▶ [EXERCISE DIRECTIONS]
An exact copy of the entries is required, with every image omitted.

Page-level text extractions
+++++
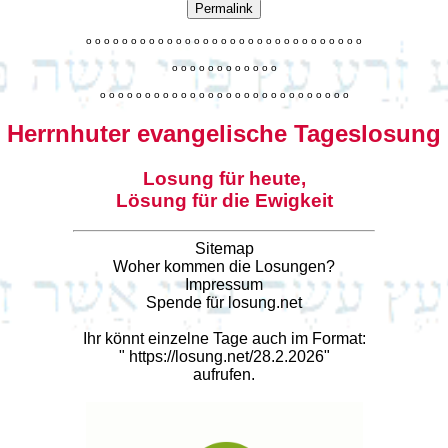
Permalink
o
o
o
o
o
o
o
o
o
o
o
o
o
o
o
o
o
o
o
o
o
o
o
o
o
o
o
o
o
o
o
o
o
o
o
o
o
o
o
o
o
o
o
o
o
o
o
o
o
o
o
o
o
o
o
o
o
o
o
o
o
o
o
o
o
o
o
o
o
o
o
Herrnhuter evangelische Tageslosung
Losung für heute,
Lösung für die Ewigkeit
Sitemap
Woher kommen die Losungen?
Impressum
Spende für losung.net
Ihr könnt einzelne Tage auch im Format:
"
https://losung.net/28.2.2026
"
aufrufen.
+++++
▶ [YOUR RESPONSE]
Permalink
o
o
o
o
o
o
o
o
o
o
o
o
o
o
o
o
o
o
o
o
o
o
o
o
o
o
o
o
o
o
o
o
o
o
o
o
o
o
o
o
o
o
o
o
o
o
o
o
o
o
o
o
o
o
o
o
o
o
o
o
o
o
o
o
o
o
o
o
o
o
o
Herrnhuter evangelische Tageslosung
Losung für heute,
Lösung für die Ewigkeit
Sitemap
Woher kommen die Losungen?
Impressum
Spende für losung.net
Ihr könnt einzelne Tage auch im Format:
"
https://losung.net/28.2.2026
"
aufrufen.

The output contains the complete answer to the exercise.